## Available records
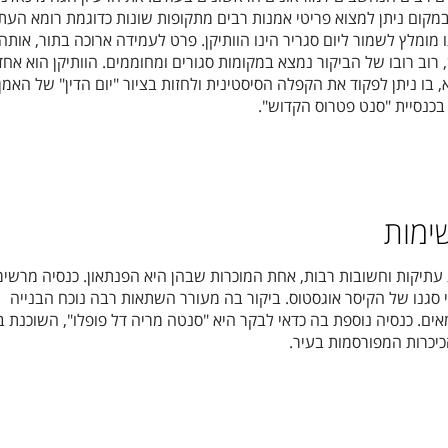
קום ניתן למצוא פריטי אמנות רבים מתקופות שונות כדוגמת רומא העת
 מומלץ לשמור ליום סגריר הינו הוותיקן. פרט לעמידה ארוכה בתור, אותה 
 רוב רובו של הביקור נמצא במקומות סגורים ומחוממים. הוותיקן הוא אחד
 בו ניתן לפקוד את הקפלה הסיסטינית ולחזות בציור "יום הדין" של האמן
 בכנסיית "סנט פטרוס הקדוש".
ימות
עתיקות וחשובות רבות, אחת המוכרות שבהן היא הפנתאון. כנסיה מרשימ
נה"ס על ידי סגנו של הקיסר אוגסטוס. ביקור בה מעורר השתאות רבה נוכח הבנייה
ם. כנסיה נוספת בה כדאי לבקר היא "סנטה מריה דל פופלו", השוכנת ב
יכרות המפורסמות בעיר.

## The task
Could you give back the full listing word for word, leaving out the images?

## Solution to this exercise
קום ניתן למצוא פריטי אמנות רבים מתקופות שונות כדוגמת רומא העת
 מומלץ לשמור ליום סגריר הינו הוותיקן. פרט לעמידה ארוכה בתור, אותה 
 רוב רובו של הביקור נמצא במקומות סגורים ומחוממים. הוותיקן הוא אחד
 בו ניתן לפקוד את הקפלה הסיסטינית ולחזות בציור "יום הדין" של האמן
 בכנסיית "סנט פטרוס הקדוש".
ימות
עתיקות וחשובות רבות, אחת המוכרות שבהן היא הפנתאון. כנסיה מרשימ
נה"ס על ידי סגנו של הקיסר אוגסטוס. ביקור בה מעורר השתאות רבה נוכח הבנייה
ם. כנסיה נוספת בה כדאי לבקר היא "סנטה מריה דל פופלו", השוכנת ב
יכרות המפורסמות בעיר.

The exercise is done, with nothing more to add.